YOUR GOAL >> Please reproduce the records exactly, leaving out any pictures.

SUPPLIED ENTRIES >>
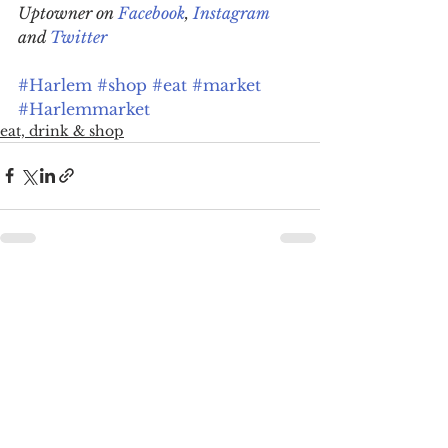
Uptowner on 
Facebook
, 
Instagram
and 
Twitter
#Harlem
#shop
#eat
#market
#Harlemmarket
eat, drink & shop
See All
Recent Posts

EXPECTED ANSWER >>
Uptowner on 
Facebook
, 
Instagram
and 
Twitter
#Harlem
#shop
#eat
#market
#Harlemmarket
eat, drink & shop
See All
Recent Posts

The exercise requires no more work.